Data protection law provides you with rights that ieso is committed to supporting you with:
Right to Access
You have the right to obtain:
confirmation that your information is being used, stored or shared by the company
a copy of information held about you
If you only require only a particular part of your record, tell us and this can reduce the time it takes to provide it
We will respond to your request within one month of receipt or will tell you when it might take longer.
We are required to validate your identity including the identity of someone making a request on your behalf
If you feel there is an error of fact within your personal details held by us, please contact us.

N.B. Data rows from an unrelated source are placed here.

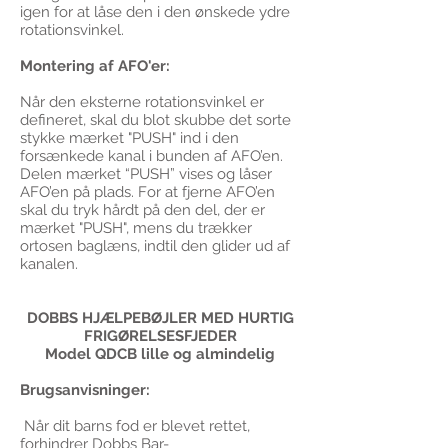
igen for at låse den i den ønskede ydre
rotationsvinkel.
Montering af AFO'er:
Når den eksterne rotationsvinkel er
defineret, skal du blot skubbe det sorte
stykke mærket "PUSH" ind i den
forsænkede kanal i bunden af ​​AFO’en.
Delen mærket “PUSH” vises og låser
AFO’en på plads. For at fjerne AFO’en
skal du tryk hårdt på den del, der er
mærket "PUSH", mens du trækker
ortosen baglæns, indtil den glider ud af
kanalen.
DOBBS HJÆLPEBØJLER MED HURTIG
FRIGØRELSESFJEDER
Model QDCB lille og almindelig
Brugsanvisninger:
Når dit barns fod er blevet rettet,
forhindrer Dobbs Bar-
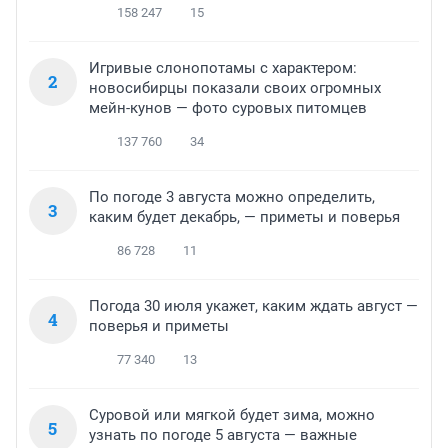
158 247
15
Игривые слонопотамы с характером:
2
новосибирцы показали своих огромных
мейн-кунов — фото суровых питомцев
137 760
34
По погоде 3 августа можно определить,
3
каким будет декабрь, — приметы и поверья
86 728
11
Погода 30 июля укажет, каким ждать август —
4
поверья и приметы
77 340
13
Суровой или мягкой будет зима, можно
5
узнать по погоде 5 августа — важные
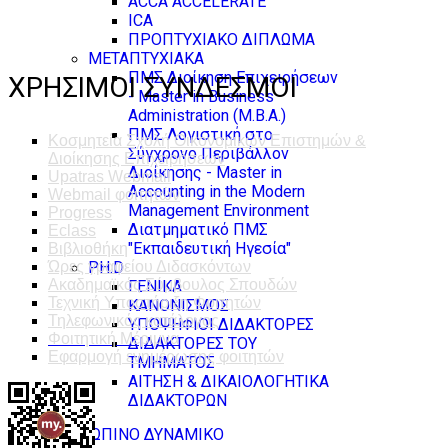
ACCA ACCELERATE
ICA
ΠΡΟΠΤΥΧΙΑΚΟ ΔΙΠΛΩΜΑ
ΜΕΤΑΠΤΥΧΙΑΚΑ
ΠΜΣ Διοίκηση Επιχειρήσεων
ΧΡΗΣΙΜΟΙ ΣΥΝΔΕΣΜΟΙ
- Master in Business
Administration (M.B.A.)
ΠΜΣ Λογιστική στο
Κοσμητεία Σχολή Οικονομικών Επιστημών &
Σύγχρονο Περιβάλλον
Διοίκησης Επιχειρήσεων
Διοίκησης - Master in
Upatras Webmail
Accounting in the Modern
Webmail φοιτητών
Management Environment
Progress
Διατμηματικό ΠΜΣ
Eclass
"Εκπαιδευτική Ηγεσία"
Βιβλιοθήκη
PH.D
Ώρες γραφείου Διδασκόντων
Ακαδημαϊκός Σύμβουλος Σπουδών
ΓΕΝΙΚΑ
Τεχνική Υποστήριξη Φοιτητών
ΚΑΝΟΝΙΣΜΟΣ
Τηλεφωνικός κατάλογος
ΥΠΟΨΗΦΙΟΙ ΔΙΔΑΚΤΟΡΕΣ
Φοιτητική Μέριμνα
ΔΙΔΑΚΤΟΡΕΣ ΤΟΥ
Εφαρμογή ενημέρωσης φοιτητών
ΤΜΗΜΑΤΟΣ
ΑΙΤΗΣΗ & ΔΙΚΑΙΟΛΟΓΗΤΙΚΑ
ΔΙΔΑΚΤΟΡΩΝ
ΑΝΘΡΩΠΙΝΟ ΔΥΝΑΜΙΚΟ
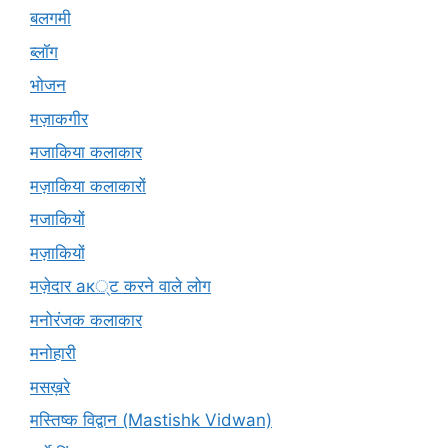
बलगमी
ब्लॉग
भोजन
मज़ाकगीर
मजाकिया कलाकार
मज़ाकिया कलाकारों
मजाकियों
मज़ाकियों
मज़ेदार ак्ट करने वाले लोग
मनोरंजक कलाकार
मनोहारी
मसख़रे
मस्तिष्क विद्वान (Mastishk Vidwan)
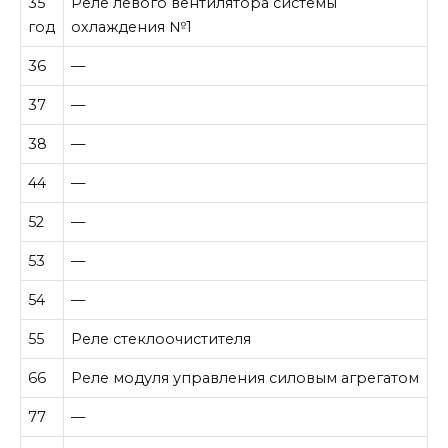
35
Реле левого вентилятора системы
год
охлаждения №1
36
—
37
—
38
—
44
—
52
—
53
—
54
—
55
Реле стеклоочистителя
66
Реле модуля управления силовым агрегатом
77
—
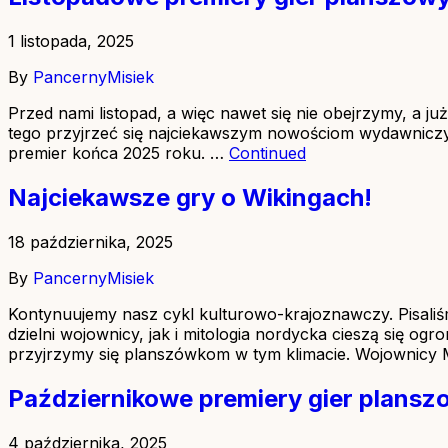
1 listopada, 2025
By
PancernyMisiek
Przed nami listopad, a więc nawet się nie obejrzymy, a ju
tego przyjrzeć się najciekawszym nowościom wydawniczym
premier końca 2025 roku. …
Continued
Najciekawsze gry o Wikingach!
18 października, 2025
By
PancernyMisiek
Kontynuujemy nasz cykl kulturowo-krajoznawczy. Pisaliś
dzielni wojownicy, jak i mitologia nordycka cieszą się o
przyjrzymy się planszówkom w tym klimacie. Wojownicy
Październikowe premiery gier plans
4 października, 2025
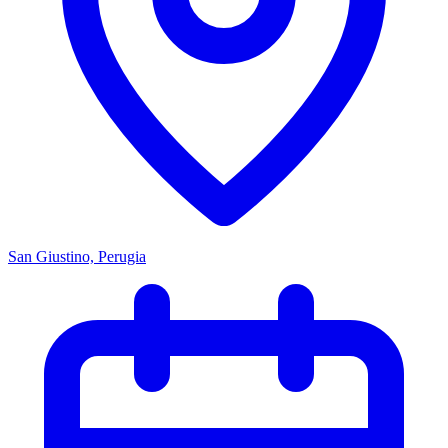
San Giustino, Perugia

If we agree the information is incorrect, the alteration will be made, but if we are not satisfied the information is factually incorrect, a note will be made of the information you consider is inaccurate, and you will be notified of either the correction or the note.
Data protection law also includes the right to make other requests to seek to erase, port, object to and restrict personal data processing where certain limited grounds apply.
For more detailed information on your rights visit https://ico.org.uk/for-the-public/.
If you need any assistance in these areas, please contact our Data Protection Officer (DPO).
Questions, comments and requests regarding these privacy notices or data protection should be addressed to our Data Protection Officer: Helen Simpson [h.simpson@iesohealth.com]
We reserve the right to change these privacy notices from time to time. If the change occurs whilst we are processing your personal data then we will notify you by reasonable means. By continuing to participate in the user experience program, you confirm your acceptance of the revised privacy policy.
These privacy notices became effective on 1 September 2020
It is important that the personal data we hold about you is accurate and current. Please keep us informed if your personal data changes during your relationship with the user experience team.